---------- Data for this task ----------
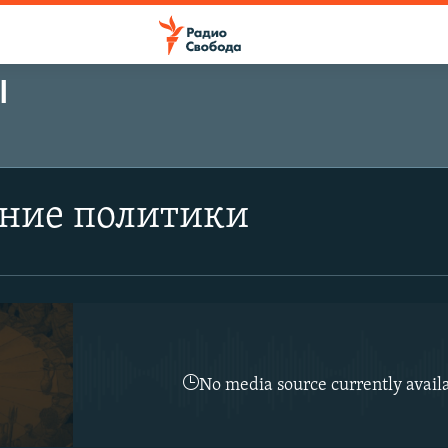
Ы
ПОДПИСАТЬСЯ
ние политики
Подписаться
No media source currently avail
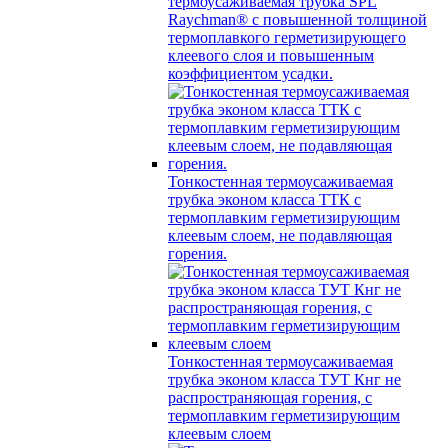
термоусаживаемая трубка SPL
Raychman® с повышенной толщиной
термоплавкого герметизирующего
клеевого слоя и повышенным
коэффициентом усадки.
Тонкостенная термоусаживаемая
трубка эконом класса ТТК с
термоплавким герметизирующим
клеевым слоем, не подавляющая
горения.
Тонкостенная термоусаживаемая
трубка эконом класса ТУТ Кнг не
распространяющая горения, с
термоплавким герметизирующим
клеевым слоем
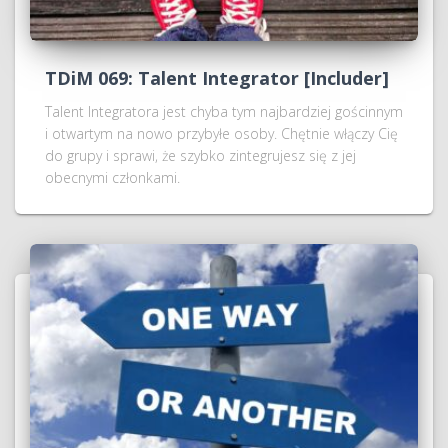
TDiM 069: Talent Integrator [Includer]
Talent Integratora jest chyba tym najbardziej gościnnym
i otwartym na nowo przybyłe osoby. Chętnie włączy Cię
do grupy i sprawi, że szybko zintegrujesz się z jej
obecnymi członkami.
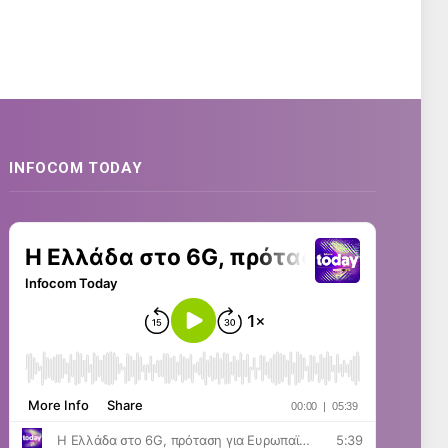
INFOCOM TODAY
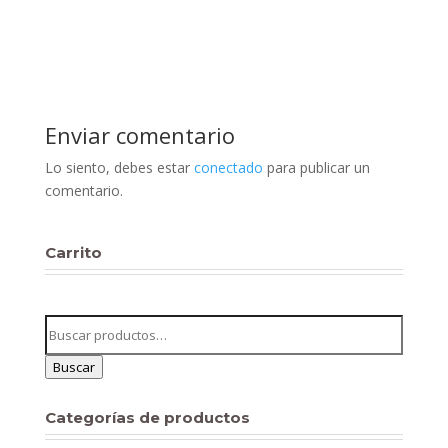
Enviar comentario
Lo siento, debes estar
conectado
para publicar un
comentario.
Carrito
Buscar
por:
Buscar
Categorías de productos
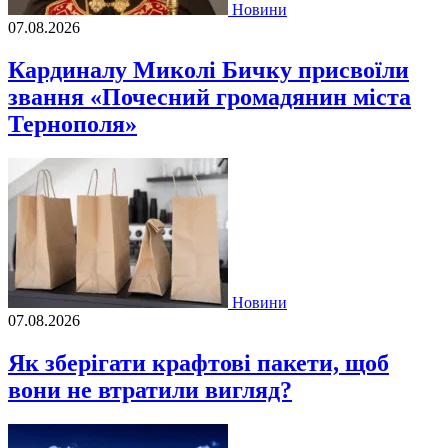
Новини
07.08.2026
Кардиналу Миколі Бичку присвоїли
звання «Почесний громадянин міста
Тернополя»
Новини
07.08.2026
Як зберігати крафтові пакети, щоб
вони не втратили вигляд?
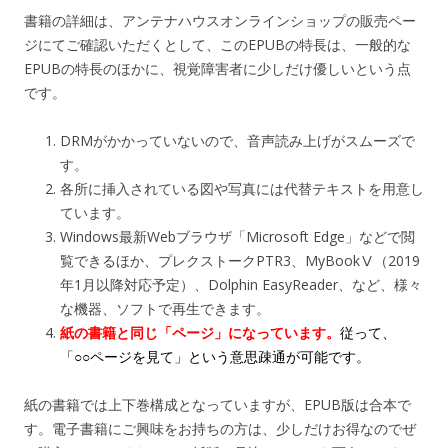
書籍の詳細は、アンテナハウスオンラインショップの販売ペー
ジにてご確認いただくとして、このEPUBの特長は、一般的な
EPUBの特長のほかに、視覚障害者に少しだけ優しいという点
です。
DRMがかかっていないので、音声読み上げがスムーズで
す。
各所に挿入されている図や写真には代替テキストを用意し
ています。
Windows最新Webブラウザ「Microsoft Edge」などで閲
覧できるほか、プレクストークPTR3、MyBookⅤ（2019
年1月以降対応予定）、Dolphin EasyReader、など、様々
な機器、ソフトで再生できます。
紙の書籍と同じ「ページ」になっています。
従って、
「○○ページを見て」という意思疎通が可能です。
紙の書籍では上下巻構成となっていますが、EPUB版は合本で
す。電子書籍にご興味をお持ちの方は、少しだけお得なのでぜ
----------
---------- Data for this task ----------
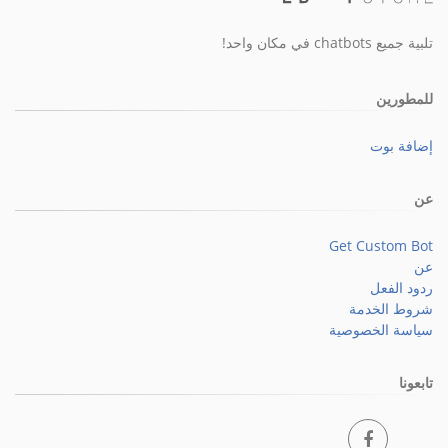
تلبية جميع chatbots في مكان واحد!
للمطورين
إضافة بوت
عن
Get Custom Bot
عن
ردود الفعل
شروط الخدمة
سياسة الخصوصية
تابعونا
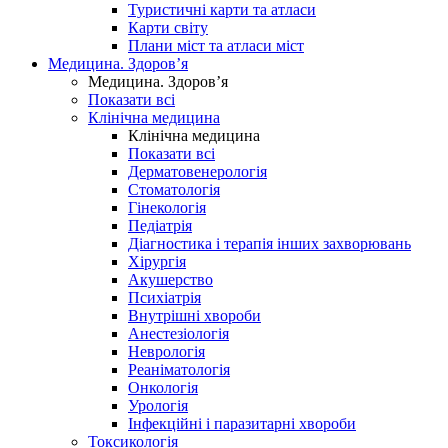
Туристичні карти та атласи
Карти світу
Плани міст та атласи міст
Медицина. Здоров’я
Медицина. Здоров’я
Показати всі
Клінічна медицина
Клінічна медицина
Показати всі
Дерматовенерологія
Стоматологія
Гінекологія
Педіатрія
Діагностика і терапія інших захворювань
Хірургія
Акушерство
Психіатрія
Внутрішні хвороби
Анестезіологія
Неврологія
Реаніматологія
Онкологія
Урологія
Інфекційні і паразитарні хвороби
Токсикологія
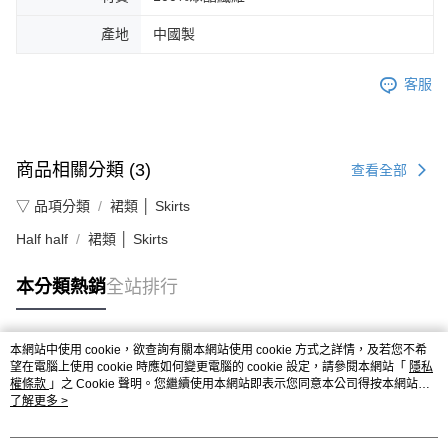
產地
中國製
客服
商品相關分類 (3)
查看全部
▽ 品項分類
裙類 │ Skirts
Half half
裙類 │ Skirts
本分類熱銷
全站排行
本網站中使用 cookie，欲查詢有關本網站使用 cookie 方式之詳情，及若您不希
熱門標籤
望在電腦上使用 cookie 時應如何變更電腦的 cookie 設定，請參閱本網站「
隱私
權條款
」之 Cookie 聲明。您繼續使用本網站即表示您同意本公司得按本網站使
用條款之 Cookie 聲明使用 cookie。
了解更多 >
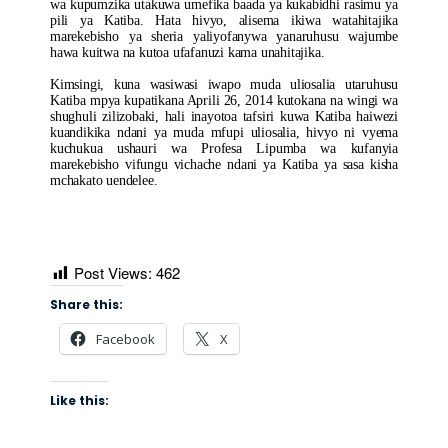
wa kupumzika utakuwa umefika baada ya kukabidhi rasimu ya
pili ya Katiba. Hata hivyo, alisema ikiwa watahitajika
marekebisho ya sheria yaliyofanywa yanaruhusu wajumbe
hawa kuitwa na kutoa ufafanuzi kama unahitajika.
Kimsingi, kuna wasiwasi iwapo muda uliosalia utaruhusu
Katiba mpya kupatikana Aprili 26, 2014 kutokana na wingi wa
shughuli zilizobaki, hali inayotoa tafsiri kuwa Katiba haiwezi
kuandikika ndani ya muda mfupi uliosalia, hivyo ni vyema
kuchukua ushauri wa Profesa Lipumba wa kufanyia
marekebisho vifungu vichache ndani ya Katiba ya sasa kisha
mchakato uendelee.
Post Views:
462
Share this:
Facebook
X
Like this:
----------
**The problem**
Which lines above contain "хвороби"? Show each of them.

**Answer box**
Внутрішні хвороби
Інфекційні і паразитарні хвороби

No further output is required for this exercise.